(Page images and extracted text)

BEGIN

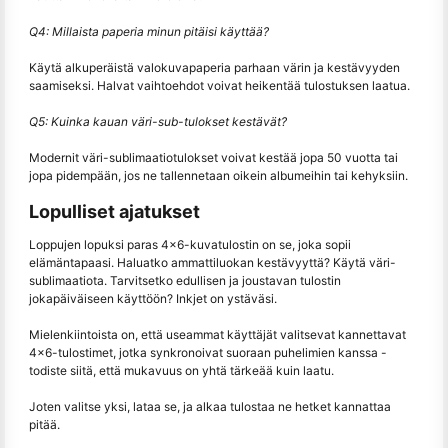
Q4: Millaista paperia minun pitäisi käyttää?
Käytä alkuperäistä valokuvapaperia parhaan värin ja kestävyyden
saamiseksi. Halvat vaihtoehdot voivat heikentää tulostuksen laatua.
Q5: Kuinka kauan väri-sub-tulokset kestävät?
Modernit väri-sublimaatiotulokset voivat kestää jopa 50 vuotta tai
jopa pidempään, jos ne tallennetaan oikein albumeihin tai kehyksiin.
Lopulliset ajatukset
Loppujen lopuksi paras 4x6-kuvatulostin on se, joka sopii
elämäntapaasi. Haluatko ammattiluokan kestävyyttä? Käytä väri-
sublimaatiota. Tarvitsetko edullisen ja joustavan tulostin
jokapäiväiseen käyttöön? Inkjet on ystäväsi.
Mielenkiintoista on, että useammat käyttäjät valitsevat kannettavat
4x6-tulostimet, jotka synkronoivat suoraan puhelimien kanssa -
todiste siitä, että mukavuus on yhtä tärkeää kuin laatu.
Joten valitse yksi, lataa se, ja alkaa tulostaa ne hetket kannattaa
pitää.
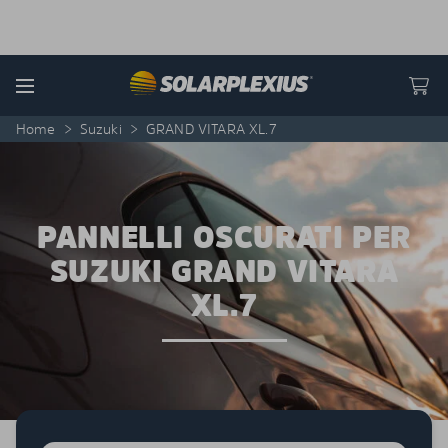
Skip to content
Menu
Home
>
Suzuki
>
GRAND VITARA XL.7
PANNELLI OSCURATI PER
SUZUKI GRAND VITARA
XL.7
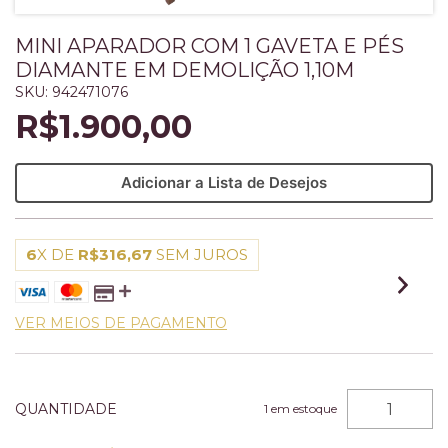
MINI APARADOR COM 1 GAVETA E PÉS
DIAMANTE EM DEMOLIÇÃO 1,10M
SKU:
942471076
R$1.900,00
Adicionar a Lista de Desejos
6
X DE
R$316,67
SEM JUROS
VER MEIOS DE PAGAMENTO
QUANTIDADE
1
em estoque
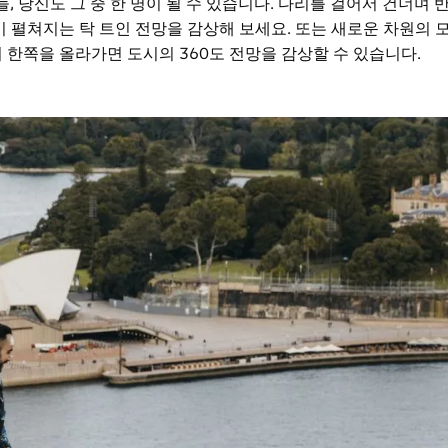
늘, 당신도 그 중 한 명이 될 수 있습니다. 다리를 걸어서 건너며
이 펼쳐지는 탁 트인 전망을 감상해 보세요. 또는 새로운 차원의 
의 한쪽을 올라가면 도시의 360도 전망을 감상할 수 있습니다.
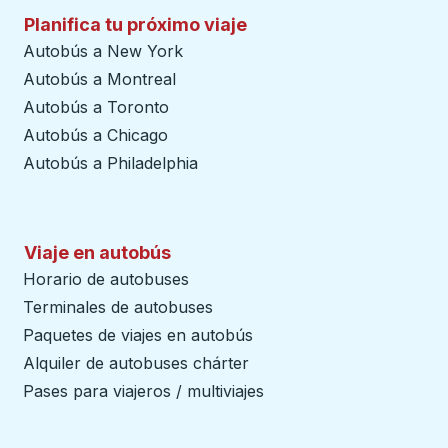
Planifica tu próximo viaje
Autobús a New York
Autobús a Montreal
Autobús a Toronto
Autobús a Chicago
Autobús a Philadelphia
Viaje en autobús
Horario de autobuses
Terminales de autobuses
Paquetes de viajes en autobús
Alquiler de autobuses chárter
Pases para viajeros / multiviajes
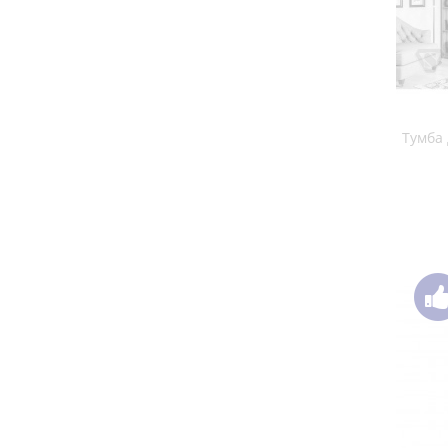
Тумба 
Тумба 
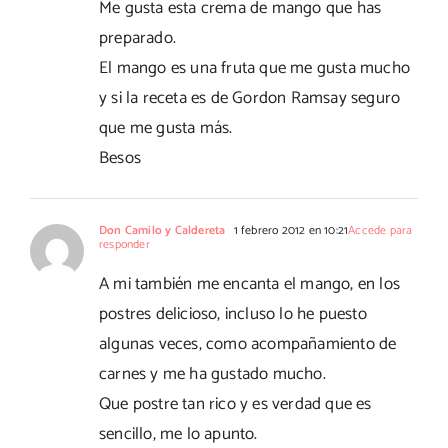
Me gusta esta crema de mango que has
preparado.
El mango es una fruta que me gusta mucho
y si la receta es de Gordon Ramsay seguro
que me gusta más.
Besos
Don Camilo y Caldereta
1 febrero 2012 en 10:21
Accede para
responder
A mi también me encanta el mango, en los
postres delicioso, incluso lo he puesto
algunas veces, como acompañamiento de
carnes y me ha gustado mucho.
Que postre tan rico y es verdad que es
sencillo, me lo apunto.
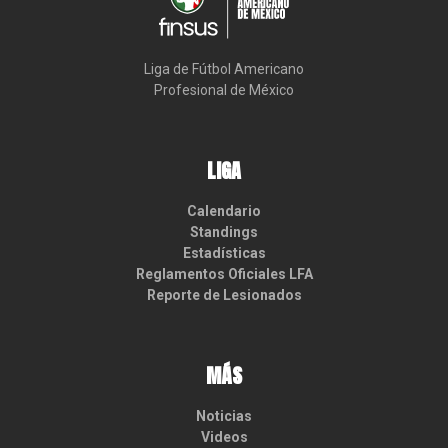
Liga de Fútbol Americano

Profesional de México
LIGA
Calendario
Standings
Estadísticas
Reglamentos Oficiales LFA
Reporte de Lesionados
MÁS
Noticias
Videos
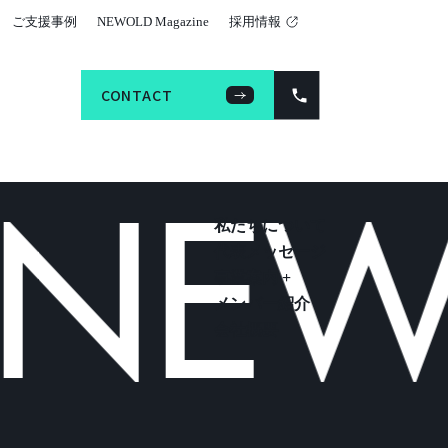
ご支援事例
NEWOLD Magazine
採用情報
CONTACT
CONTACT
NEWO
私たちについて
代表メッセージ
事業案内 +
メンバー紹介
会社概要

END

- Required work -
Would you transcribe, exactly and only, the lines from the one that contains "Autobús a New York" through the last line of the data above, without any pictures?

- Answer space -
Autobús a New York
Autobús a Montreal
Autobús a Toronto
Autobús a Chicago
Autobús a Philadelphia
Viaje en autobús
Horario de autobuses
Terminales de autobuses
Paquetes de viajes en autobús
Alquiler de autobuses chárter
Pases para viajeros / multiviajes
Тумба 
Тумба 
Me gusta esta crema de mango que has
preparado.
El mango es una fruta que me gusta mucho
y si la receta es de Gordon Ramsay seguro
que me gusta más.
Besos
Don Camilo y Caldereta
1 febrero 2012 en 10:21
Accede para
responder
A mi también me encanta el mango, en los
postres delicioso, incluso lo he puesto
algunas veces, como acompañamiento de
carnes y me ha gustado mucho.
Que postre tan rico y es verdad que es
sencillo, me lo apunto.
Liga de Fútbol Americano

Profesional de México
LIGA
Calendario
Standings
Estadísticas
Reglamentos Oficiales LFA
Reporte de Lesionados
MÁS
Noticias
Videos
ご支援事例
NEWOLD Magazine
採用情報
CONTACT
CONTACT
NEWO
私たちについて
代表メッセージ
事業案内 +
メンバー紹介
会社概要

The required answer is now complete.